Start of Source information

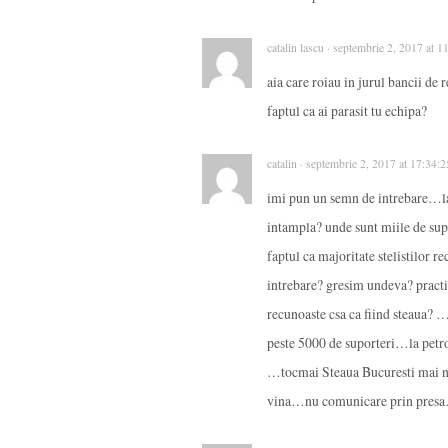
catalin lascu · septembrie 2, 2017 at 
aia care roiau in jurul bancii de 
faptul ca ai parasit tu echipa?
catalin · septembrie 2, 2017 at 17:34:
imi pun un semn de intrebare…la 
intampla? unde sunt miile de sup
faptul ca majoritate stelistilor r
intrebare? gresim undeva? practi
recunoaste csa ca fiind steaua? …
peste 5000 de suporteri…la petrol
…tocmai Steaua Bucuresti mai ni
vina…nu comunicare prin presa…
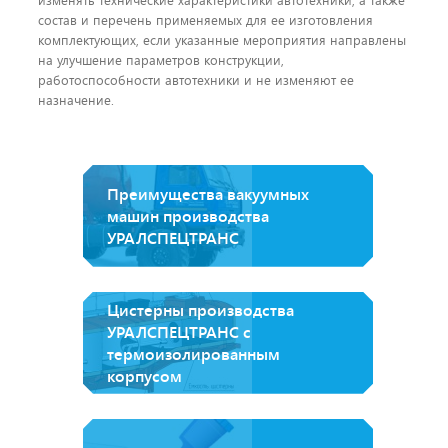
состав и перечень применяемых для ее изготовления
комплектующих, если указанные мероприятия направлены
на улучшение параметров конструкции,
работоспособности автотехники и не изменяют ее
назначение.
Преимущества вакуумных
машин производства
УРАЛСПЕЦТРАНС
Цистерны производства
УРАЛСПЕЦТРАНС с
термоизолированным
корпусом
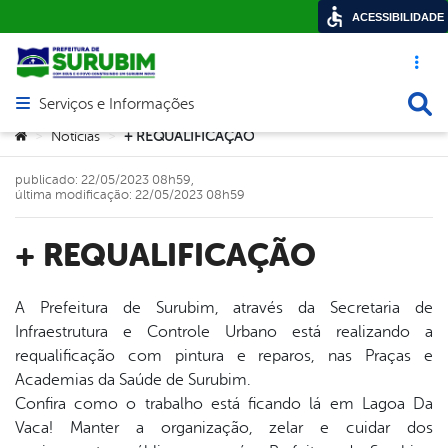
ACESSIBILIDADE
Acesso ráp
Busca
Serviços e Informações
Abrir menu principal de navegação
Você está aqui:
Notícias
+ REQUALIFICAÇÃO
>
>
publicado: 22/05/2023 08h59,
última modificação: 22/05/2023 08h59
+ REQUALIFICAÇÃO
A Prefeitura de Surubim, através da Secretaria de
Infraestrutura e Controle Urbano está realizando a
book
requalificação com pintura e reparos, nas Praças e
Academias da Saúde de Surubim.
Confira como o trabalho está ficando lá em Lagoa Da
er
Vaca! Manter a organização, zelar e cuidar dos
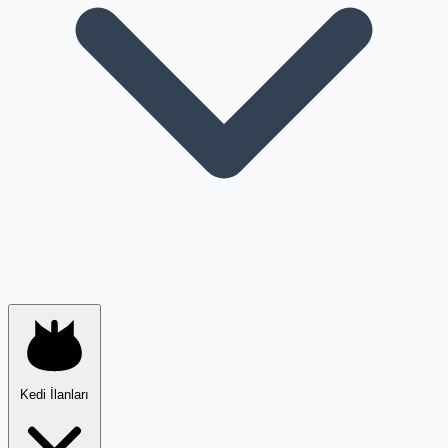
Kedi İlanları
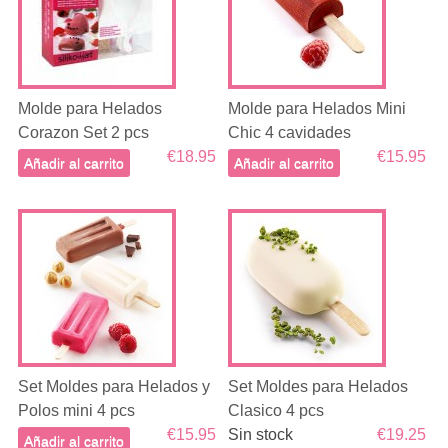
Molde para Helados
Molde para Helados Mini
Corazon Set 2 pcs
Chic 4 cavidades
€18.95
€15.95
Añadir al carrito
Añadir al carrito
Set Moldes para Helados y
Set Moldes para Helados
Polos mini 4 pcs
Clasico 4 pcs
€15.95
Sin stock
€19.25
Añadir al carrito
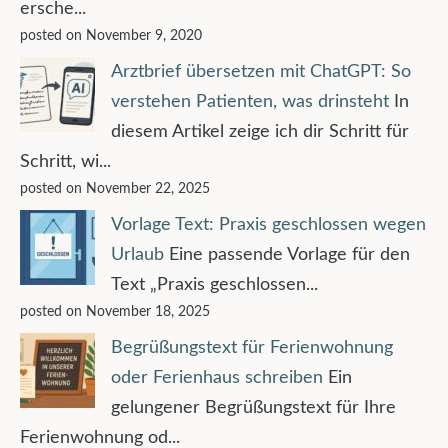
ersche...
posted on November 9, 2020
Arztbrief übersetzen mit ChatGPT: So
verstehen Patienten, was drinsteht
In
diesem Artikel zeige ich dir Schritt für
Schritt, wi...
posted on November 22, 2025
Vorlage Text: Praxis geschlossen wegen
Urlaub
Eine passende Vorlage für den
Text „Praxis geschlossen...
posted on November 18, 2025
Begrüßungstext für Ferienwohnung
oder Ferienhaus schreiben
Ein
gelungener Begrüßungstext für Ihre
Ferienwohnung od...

End of Source information

Leave the pictures out. Repeat every entry above exactly.

catalin lascu · septembrie 2, 2017 at 
aia care roiau in jurul bancii de 
faptul ca ai parasit tu echipa?
catalin · septembrie 2, 2017 at 17:34:
imi pun un semn de intrebare…la 
intampla? unde sunt miile de sup
faptul ca majoritate stelistilor r
intrebare? gresim undeva? practi
recunoaste csa ca fiind steaua? …
peste 5000 de suporteri…la petrol
…tocmai Steaua Bucuresti mai ni
vina…nu comunicare prin presa…
состав и перечень применяемых для ее изготовления
комплектующих, если указанные мероприятия направлены
на улучшение параметров конструкции,
работоспособности автотехники и не изменяют ее
назначение.
Преимущества вакуумных
машин производства
УРАЛСПЕЦТРАНС
Цистерны производства
УРАЛСПЕЦТРАНС с
термоизолированным
корпусом
ACESSIBILIDADE
Acesso ráp
Busca
Serviços e Informações
Abrir menu principal de navegação
Você está aqui:
Notícias
+ REQUALIFICAÇÃO
>
>
publicado: 22/05/2023 08h59,
última modificação: 22/05/2023 08h59
+ REQUALIFICAÇÃO
A Prefeitura de Surubim, através da Secretaria de
Infraestrutura e Controle Urbano está realizando a
book
requalificação com pintura e reparos, nas Praças e
Academias da Saúde de Surubim.
Confira como o trabalho está ficando lá em Lagoa Da
er
Vaca! Manter a organização, zelar e cuidar dos
Kedi İlanları
Molde para Helados
Molde para Helados Mini
Corazon Set 2 pcs
Chic 4 cavidades
€18.95
€15.95
Añadir al carrito
Añadir al carrito
Set Moldes para Helados y
Set Moldes para Helados
Polos mini 4 pcs
Clasico 4 pcs
€15.95
Sin stock
€19.25
Añadir al carrito
ersche...
posted on November 9, 2020
Arztbrief übersetzen mit ChatGPT: So
verstehen Patienten, was drinsteht
In
diesem Artikel zeige ich dir Schritt für
Schritt, wi...
posted on November 22, 2025
Vorlage Text: Praxis geschlossen wegen
Urlaub
Eine passende Vorlage für den
Text „Praxis geschlossen...
posted on November 18, 2025
Begrüßungstext für Ferienwohnung
oder Ferienhaus schreiben
Ein
gelungener Begrüßungstext für Ihre
Ferienwohnung od...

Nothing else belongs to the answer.